Asked how she would describe AgriKids, Alma said:
“AgriKids is a farm safety educational platform specifically for children. I operate under a very simple ethos in which I want to engage, I want to educate and I want to empower children to become our farm safety ambassadors so essentially, empowering the upcoming generation of farmers to be a safer farmer.”
Mrs Jordan currently resides on a farm based in Julianstown, Co. Meath, with husband, Mark Delany and young son, Eamon.
A fear for her child’s safety on their farm is what partially prompted her to create the website.
AgriKids all came about just after 2014, at a time when Ireland had a very bad year in farm fatalities. In 2014, 30 people died on farms and five of those were children. Alma remembered back to when two children died within days of each other in August of that year. Fionn Mulhall and Liam Lyons were only aged three and five respectively at the time of their tragic deaths.
Alma’s son was only two years old when the tragedies occurred.

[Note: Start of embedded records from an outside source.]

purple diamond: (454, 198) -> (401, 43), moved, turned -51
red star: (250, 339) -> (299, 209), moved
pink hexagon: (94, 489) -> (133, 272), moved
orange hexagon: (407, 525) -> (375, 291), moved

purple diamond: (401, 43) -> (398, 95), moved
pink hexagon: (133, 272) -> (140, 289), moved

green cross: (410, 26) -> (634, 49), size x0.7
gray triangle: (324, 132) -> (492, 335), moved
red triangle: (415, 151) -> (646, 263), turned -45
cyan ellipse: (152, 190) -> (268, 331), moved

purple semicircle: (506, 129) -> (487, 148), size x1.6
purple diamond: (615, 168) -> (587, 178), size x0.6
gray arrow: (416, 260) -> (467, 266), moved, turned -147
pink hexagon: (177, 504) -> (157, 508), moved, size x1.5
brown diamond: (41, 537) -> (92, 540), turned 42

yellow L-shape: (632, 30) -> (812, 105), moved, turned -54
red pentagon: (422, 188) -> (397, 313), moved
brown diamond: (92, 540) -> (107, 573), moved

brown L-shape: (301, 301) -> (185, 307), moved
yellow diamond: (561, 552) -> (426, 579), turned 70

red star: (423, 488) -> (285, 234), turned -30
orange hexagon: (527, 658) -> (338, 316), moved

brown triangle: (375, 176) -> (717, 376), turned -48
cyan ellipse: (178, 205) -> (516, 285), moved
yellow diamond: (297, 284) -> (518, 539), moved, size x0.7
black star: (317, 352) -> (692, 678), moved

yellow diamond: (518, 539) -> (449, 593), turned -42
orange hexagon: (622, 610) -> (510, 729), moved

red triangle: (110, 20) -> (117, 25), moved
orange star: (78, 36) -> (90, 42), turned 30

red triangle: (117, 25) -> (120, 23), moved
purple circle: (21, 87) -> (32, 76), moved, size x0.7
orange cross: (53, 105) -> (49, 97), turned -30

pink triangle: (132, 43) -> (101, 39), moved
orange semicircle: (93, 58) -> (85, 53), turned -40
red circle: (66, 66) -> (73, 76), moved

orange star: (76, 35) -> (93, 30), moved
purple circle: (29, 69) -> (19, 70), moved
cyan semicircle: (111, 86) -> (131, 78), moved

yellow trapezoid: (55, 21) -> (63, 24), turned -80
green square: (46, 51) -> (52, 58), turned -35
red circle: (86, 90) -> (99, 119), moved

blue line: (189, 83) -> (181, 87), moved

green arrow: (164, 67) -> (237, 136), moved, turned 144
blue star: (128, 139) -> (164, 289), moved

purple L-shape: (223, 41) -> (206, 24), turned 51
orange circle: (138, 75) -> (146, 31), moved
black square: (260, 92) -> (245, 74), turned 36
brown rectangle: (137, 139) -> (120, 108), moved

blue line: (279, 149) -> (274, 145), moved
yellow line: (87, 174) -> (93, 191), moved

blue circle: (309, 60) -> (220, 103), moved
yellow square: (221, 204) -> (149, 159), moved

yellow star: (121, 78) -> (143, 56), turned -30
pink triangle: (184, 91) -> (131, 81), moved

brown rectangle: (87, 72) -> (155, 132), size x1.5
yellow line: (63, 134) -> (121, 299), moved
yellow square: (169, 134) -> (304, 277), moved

“It absolutely terrified me. I decided that could be any of us. That could be any family at any time so what was I going to do to help not make my family a statistic. I went looking to see what was available, what I could do within my own home to educate my child, get a conversation started. I found everything was pretty much directed towards farmers that followed the same message with the same tone, over and over again.”
Mrs Jordan set up AgriKids to bring about a new message and a new tone to how we talk about farm safety.
“I also wanted to bring in a completely different audience. AgriKids doesn’t look at farmers at all, we look at everybody else. We look at the children, we look at communities and we look at the farm family as a unit because I truly believe if we want to have a safer future then we have to start talking to everybody. We can’t be putting the burden of responsibility completely on the farmer.
“We have to rely on everybody to start the conversation, to start making farm safety more instinctive, not something you think about when you step on to a farmyard but it’s something that starts from the back door of the house. You’re having the conversation and you’re starting to think about it, you’re planning ahead and everybody in that house knows what’s going to be happening that particular day on the farm. So many times a farmer is on his own when a tragedy happens so it’s really important that everyone’s behind the whole farm safety message.”
Alma continued the process by publishing a set of children’s storybooks titled “Tales from Riverside Farm” in the summer of 2015.
She went on to partake in a range of fun workshops centred around farm safety for children.
“What I am extremely proud of is that I was approached by a librarian a couple years ago about doing workshops and events in a local library. I had never stood up in front of a bunch of children to do a workshop in my life.”
Last year, Alma approached Enterprise Ireland which transformed AgriKids into an additional set of gaming apps which she launched last Christmas.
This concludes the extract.